I’ve outfitted the water cooler with a false bottom and a spigot. Next, I drain the barley tea (called “wort”) into a stainless steel keg that’s set on top of a high BTU propane burner. I add more hot water in batches to rinse more of the sugars out and into the keg until about 11 gallons of wort’s in the keg.

The next step is to boil the wort for an hour, adding hops at specific times for bitterness, flavor, and aroma.

After the boil is finished, I put a coil of copper tube in the wort. Cold tap water runs through the tube, causing the hot wort to rapidly cool so that any hop or barley debris gloms together and sinks out of the wort to the bottom.

Finally, the wort is siphoned off the debris and into large glass jugs. I add brewing yeast to each jug, and close them with a stopper and an airlock. This seals the jugs from any outside air so that oxygen can’t get inside and ruin the flavor of the fermenting beer.

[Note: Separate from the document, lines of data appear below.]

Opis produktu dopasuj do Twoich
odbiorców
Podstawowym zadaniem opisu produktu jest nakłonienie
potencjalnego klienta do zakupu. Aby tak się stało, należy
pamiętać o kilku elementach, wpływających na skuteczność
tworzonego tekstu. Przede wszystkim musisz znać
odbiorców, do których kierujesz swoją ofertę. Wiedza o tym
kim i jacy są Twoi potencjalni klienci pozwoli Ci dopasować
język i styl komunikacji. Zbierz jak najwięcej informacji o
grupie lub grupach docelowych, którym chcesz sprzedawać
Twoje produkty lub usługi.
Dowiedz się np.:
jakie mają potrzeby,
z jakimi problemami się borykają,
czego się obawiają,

After about a day the beer has started actively fermenting. Ideally, this beer would be fermenting around 68 degrees — at 76-78 degrees, it’s much too hot, so I wrapped each jug with a wet t-shirt to bring down the temperature and slow the fermentation. Higher temperature fermentation stresses the yeast, causing it to create protective compounds that create undesirable flavors in the finished beer.

After a few weeks, I’ll transfer this ESB into clean glass jugs and let it age for a month or two. After aging, I’ll siphon it into a soda keg, pressurize it with CO2, and then chill it to serving temperature. Done!